PP: You started TRH & Associates about 18 months ago. What motivated you to start this business? What kinds of things do you help suppliers with?
RH: I have successfully helped people manage and grow their businesses over the last 30+ years in this industry and have learned a lot about what to do and what not to do during that time. I would like to share and develop that knowledge with several non-competing suppliers in the industry and build a cooperative and sharing network within the business where we can learn, build and grow our businesses together. Plus, the business is based in Park City Utah!
PP: What advice would you give an experienced industry professional who is looking to change jobs? Would you recommend the industry to a recent college graduate?
RH: Educate yourself on new technologies, platforms, social media, marketing to todays’ younger demographic. Build and work your network. It is more important today than ever before.
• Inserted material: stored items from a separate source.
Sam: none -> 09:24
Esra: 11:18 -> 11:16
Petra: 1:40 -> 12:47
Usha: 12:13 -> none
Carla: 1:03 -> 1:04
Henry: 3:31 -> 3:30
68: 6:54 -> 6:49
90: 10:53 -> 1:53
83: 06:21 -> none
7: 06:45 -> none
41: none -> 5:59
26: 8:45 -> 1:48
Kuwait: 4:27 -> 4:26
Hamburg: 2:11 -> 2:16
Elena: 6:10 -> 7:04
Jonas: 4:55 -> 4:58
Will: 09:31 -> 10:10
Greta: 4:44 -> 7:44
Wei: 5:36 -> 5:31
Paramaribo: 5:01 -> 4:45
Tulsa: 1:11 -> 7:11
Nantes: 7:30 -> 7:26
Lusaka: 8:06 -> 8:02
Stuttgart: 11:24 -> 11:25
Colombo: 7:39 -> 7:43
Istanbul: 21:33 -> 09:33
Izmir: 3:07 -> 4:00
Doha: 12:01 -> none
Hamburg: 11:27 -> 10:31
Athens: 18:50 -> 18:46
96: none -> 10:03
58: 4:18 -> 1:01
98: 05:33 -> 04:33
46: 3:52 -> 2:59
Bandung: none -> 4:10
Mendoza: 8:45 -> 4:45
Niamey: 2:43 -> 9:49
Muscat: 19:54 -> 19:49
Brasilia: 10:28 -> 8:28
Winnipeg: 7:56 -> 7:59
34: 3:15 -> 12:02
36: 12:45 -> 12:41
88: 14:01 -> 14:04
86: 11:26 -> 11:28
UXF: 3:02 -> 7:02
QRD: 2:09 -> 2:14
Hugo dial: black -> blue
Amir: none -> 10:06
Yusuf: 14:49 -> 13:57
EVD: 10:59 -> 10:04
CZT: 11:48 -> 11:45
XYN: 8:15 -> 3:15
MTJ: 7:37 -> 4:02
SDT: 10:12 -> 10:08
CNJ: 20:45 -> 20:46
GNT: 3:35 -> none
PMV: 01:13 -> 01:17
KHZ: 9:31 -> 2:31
Yes, I think it’s a great business for a college graduate! The major market demographics are 20 to 35 and the business is bright, creative, and inclusive!
PP: What was your most triumphant moment/sale/negotiation—when you felt you really had a mastery of this business? Have you ever mastered this business?
RH: The biggest moment was getting married to my wife “Lael” and being named President of Visions Awards/Awardcraft. Still working on mastering this thing we all love!